Design optimizes sour-crude production facility

Aug. 2, 2010
A proposed design can improve a production facility that handles sour crudes containing saline water.

A proposed design can improve a production facility that handles sour crudes containing saline water. The design provides low crude oil shrinkage during stabilization and optimizes H2S removal, particularly in summer.

A project in the Middle East used the design, and this article discusses a case study for the design based on a similar Middle East crude and the same product specifications and ambient temperatures as in the actual project.

The case discussed has slightly different oil shrinkage values and cost savings than the actual project, but the final conclusions are the same.

Production facilities

For more then a decade, companies have based the design of production facilities for sour crude oil associated with saline water cut on the integration of desalting, production, gas gathering, and compression units.

Such integration has the advantage of further vapor recovery (control of rpv over upper and lower bounds), use of very low-pressure gas instead of flaring, H2S removal, and energy waste minimization all in one plant.

These production facilities have an optimized design based on capital and operating costs that meet oil stabilization and H2S-removal requirements.

These facilities typically have three-stage separation in which the third stage is a column with the dual-purpose function of H2S removal and crude stabilization.

In these designs, the recommended desalter location is between the second and third-stage separators. This location minimizes the energy required for reboosting the pressure at the desalter, achieves maximum recovery, and prevents fouling on stabilizer trays due to salt precipitation.

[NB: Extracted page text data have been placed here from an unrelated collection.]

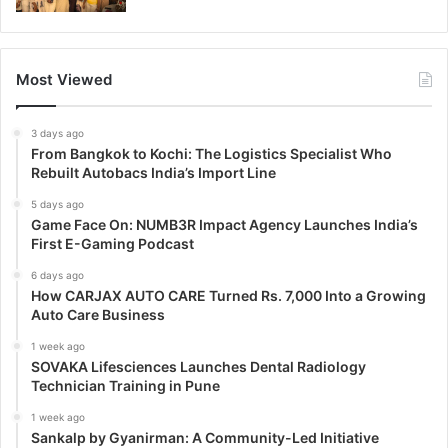
Most Viewed
3 days ago
From Bangkok to Kochi: The Logistics Specialist Who
Rebuilt Autobacs India’s Import Line
5 days ago
Game Face On: NUMB3R Impact Agency Launches India’s
First E-Gaming Podcast
6 days ago
How CARJAX AUTO CARE Turned Rs. 7,000 Into a Growing
Auto Care Business
1 week ago
SOVAKA Lifesciences Launches Dental Radiology
Technician Training in Pune
1 week ago
Sankalp by Gyanirman: A Community-Led Initiative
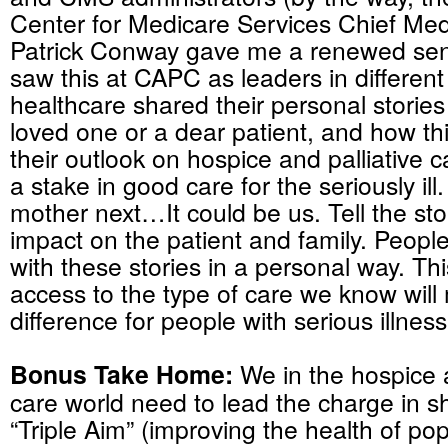
Center for Medicare Services Chief Medi
Patrick Conway gave me a renewed sen
saw this at CAPC as leaders in different
healthcare shared their personal stories 
loved one or a dear patient, and how th
their outlook on hospice and palliative 
a stake in good care for the seriously ill.
mother next…It could be us. Tell the sto
impact on the patient and family. People
with these stories in a personal way. This
access to the type of care we know will
difference for people with serious illness
Bonus Take Home:
We in the hospice a
care world need to lead the charge in sh
“Triple Aim” (improving the health of pop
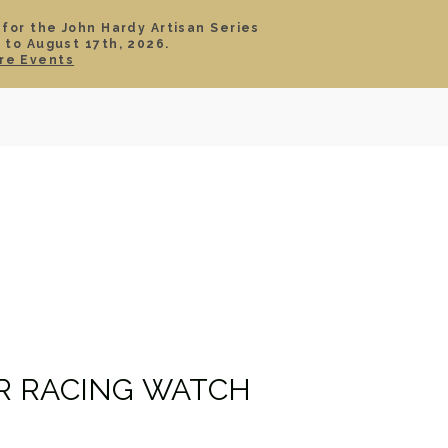
 for the John Hardy Artisan Series
 to August 17th, 2026.
SIGN IN
CART
re Events
TS
ABOUT
SERVICE
CONTACT
SALE
R RACING WATCH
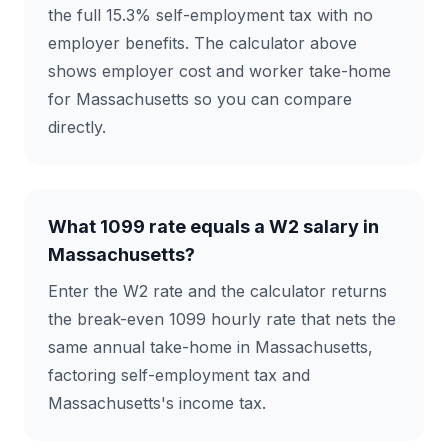
the full 15.3% self-employment tax with no
employer benefits. The calculator above
shows employer cost and worker take-home
for Massachusetts so you can compare
directly.
What 1099 rate equals a W2 salary in
Massachusetts?
Enter the W2 rate and the calculator returns
the break-even 1099 hourly rate that nets the
same annual take-home in Massachusetts,
factoring self-employment tax and
Massachusetts's income tax.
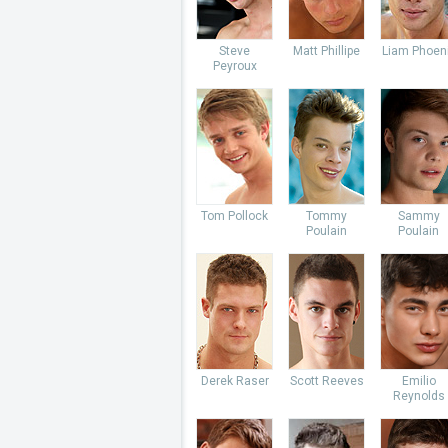
Steve
Matt Phillipe
Liam Phoen
Peyroux
Tom Pollock
Tommy
Sammy
Poulain
Poulain
Derek Raser
Scott Reeves
Emilio
Reynolds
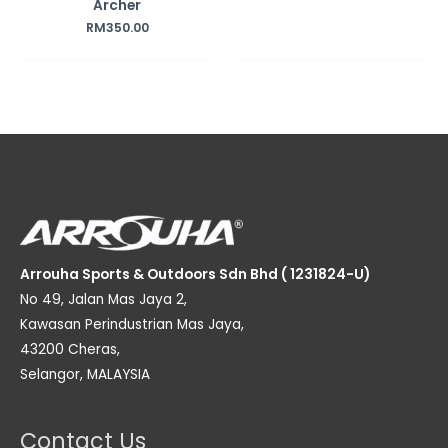
Archer
RM
350.00
Arrouha Sports & Outdoors Sdn Bhd ( 1231824-U)
No 49, Jalan Mas Jaya 2,
Kawasan Perindustrian Mas Jaya,
43200 Cheras,
Selangor, MALAYSIA
Contact Us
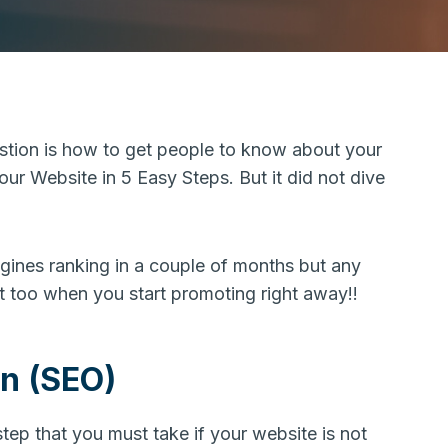
estion is how to get people to know about your
Your Website in 5 Easy Steps. But it did not dive
gines ranking in a couple of months but any
at too when you start promoting right away!!
on (SEO)
step that you must take if your website is not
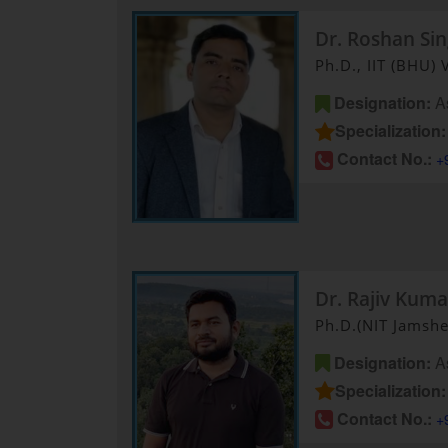
Dr. Roshan Si
Ph.D., IIT (BHU) 
Designation:
As
Specialization:
Contact No.:
+
Dr. Rajiv Kuma
Ph.D.(NIT Jamsh
Designation:
As
Specialization:
Contact No.:
+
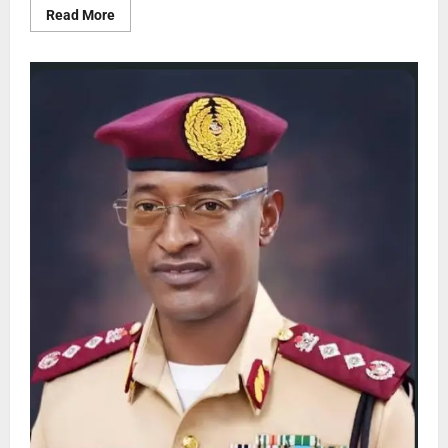
Read More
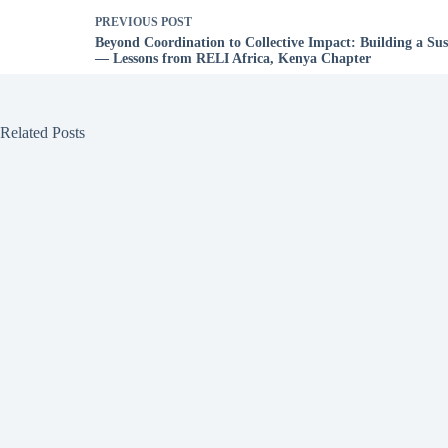
PREVIOUS
POST
Beyond Coordination to Collective Impact: Building a Su
— Lessons from RELI Africa, Kenya Chapter
Related Posts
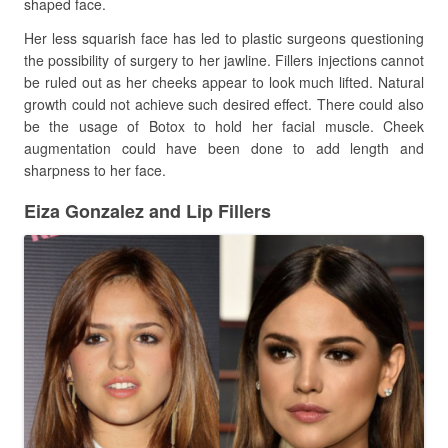
shaped face.
Her less squarish face has led to plastic surgeons questioning
the possibility of surgery to her jawline. Fillers injections cannot
be ruled out as her cheeks appear to look much lifted. Natural
growth could not achieve such desired effect. There could also
be the usage of Botox to hold her facial muscle. Cheek
augmentation could have been done to add length and
sharpness to her face.
Eiza Gonzalez and Lip Fillers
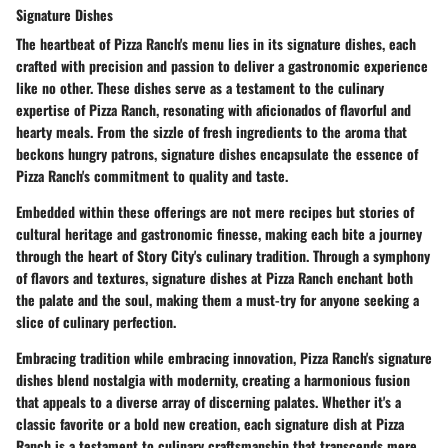
Signature Dishes
The heartbeat of Pizza Ranch's menu lies in its signature dishes, each
crafted with precision and passion to deliver a gastronomic experience
like no other. These dishes serve as a testament to the culinary
expertise of Pizza Ranch, resonating with aficionados of flavorful and
hearty meals. From the sizzle of fresh ingredients to the aroma that
beckons hungry patrons, signature dishes encapsulate the essence of
Pizza Ranch's commitment to quality and taste.
Embedded within these offerings are not mere recipes but stories of
cultural heritage and gastronomic finesse, making each bite a journey
through the heart of Story City's culinary tradition. Through a symphony
of flavors and textures, signature dishes at Pizza Ranch enchant both
the palate and the soul, making them a must-try for anyone seeking a
slice of culinary perfection.
Embracing tradition while embracing innovation, Pizza Ranch's signature
dishes blend nostalgia with modernity, creating a harmonious fusion
that appeals to a diverse array of discerning palates. Whether it's a
classic favorite or a bold new creation, each signature dish at Pizza
Ranch is a testament to culinary craftsmanship that transcends mere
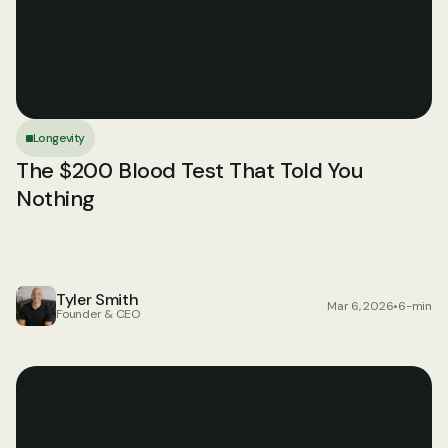
Longevity
The $200 Blood Test That Told You 
Nothing
Tyler Smith
Mar 6, 2026
•
6-min
Founder & CEO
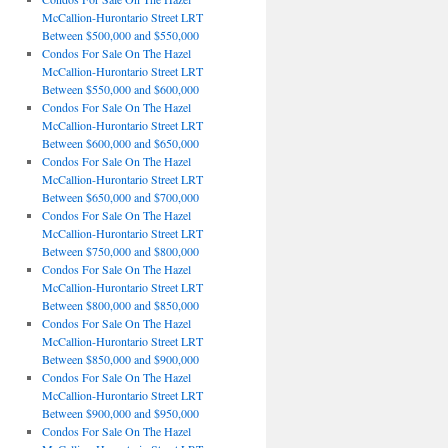
McCallion-Hurontario Street LRT
Between $500,000 and $550,000
Condos For Sale On The Hazel
McCallion-Hurontario Street LRT
Between $550,000 and $600,000
Condos For Sale On The Hazel
McCallion-Hurontario Street LRT
Between $600,000 and $650,000
Condos For Sale On The Hazel
McCallion-Hurontario Street LRT
Between $650,000 and $700,000
Condos For Sale On The Hazel
McCallion-Hurontario Street LRT
Between $750,000 and $800,000
Condos For Sale On The Hazel
McCallion-Hurontario Street LRT
Between $800,000 and $850,000
Condos For Sale On The Hazel
McCallion-Hurontario Street LRT
Between $850,000 and $900,000
Condos For Sale On The Hazel
McCallion-Hurontario Street LRT
Between $900,000 and $950,000
Condos For Sale On The Hazel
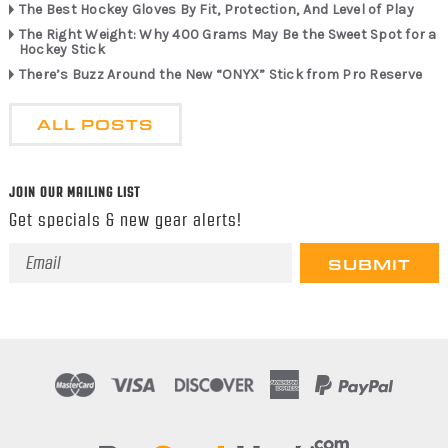
The Best Hockey Gloves By Fit, Protection, And Level of Play
The Right Weight: Why 400 Grams May Be the Sweet Spot for a
Hockey Stick
There’s Buzz Around the New “ONYX” Stick from Pro Reserve
ALL POSTS
JOIN OUR MAILING LIST
Get specials & new gear alerts!
Email
Address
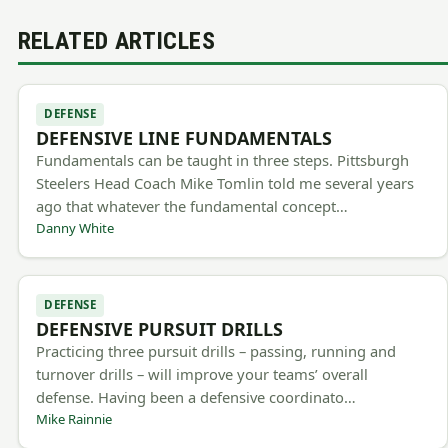
RELATED ARTICLES
DEFENSE
DEFENSIVE LINE FUNDAMENTALS
Fundamentals can be taught in three steps. Pittsburgh
Steelers Head Coach Mike Tomlin told me several years
ago that whatever the fundamental concept…
Danny White
DEFENSE
DEFENSIVE PURSUIT DRILLS
Practicing three pursuit drills – passing, running and
turnover drills – will improve your teams’ overall
defense. Having been a defensive coordinato…
Mike Rainnie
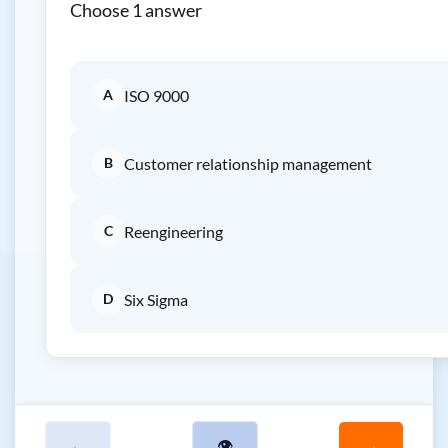
Choose 1 answer
A
ISO 9000
B
Customer relationship management
C
Reengineering
D
Six Sigma
←
👁
→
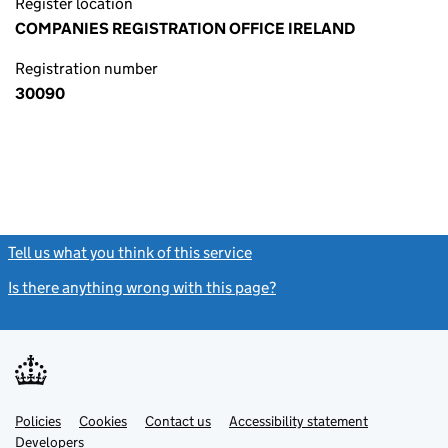
Register location
COMPANIES REGISTRATION OFFICE IRELAND
Registration number
30090
Tell us what you think of this service
(link opens a new window)
Is there anything wrong with this page?
(link opens a new windo
Link
Link
Policies
Support links
Cookies
Contact us
Accessibility statement
opens
opens
Link
Developers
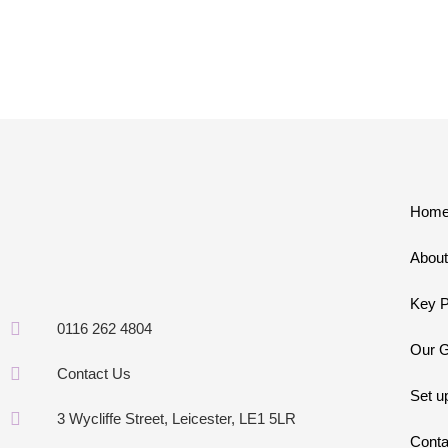
Hom
About
Key P
0116 262 4804
Our G
Contact Us
Set u
3 Wycliffe Street, Leicester, LE1 5LR
Conta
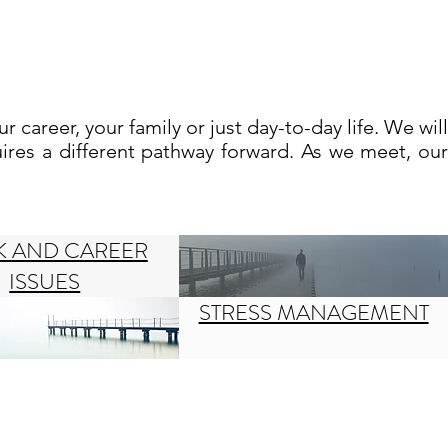
ur career, your family or just day-to-day life.
We will
ires a different pathway forward. As we meet, our
 AND CAREER
ISSUES
STRESS MANAGEMENT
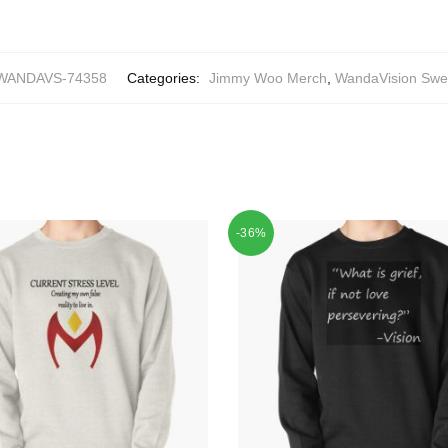
WANDAVS-74358
Categories:
Jimmy Woo Merch
,
WandaVision Swea
-36%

These facilities typically have used only a small proportion of the associated gas from crude stabilization as fuel gas while the rest is flared. Increases in gas prices, however, are now encouraging oil companies to gather most of the associated gas from the facilities and either inject it or use it for fuel.

Refineries also are dictating more stringent oil specifications in terms of salinity and H2S content, and these requirements have led upstream operators to modify many production facilities as well as use those specifications to design new projects.

Modifications include incorporating desalting, gas compression, and injection within or downstream of the production units. During the past decades, some projects have integrated all these units (production, gas gathering, injection, and desalting) to minimize the required energy as well as increase on-spec oil production.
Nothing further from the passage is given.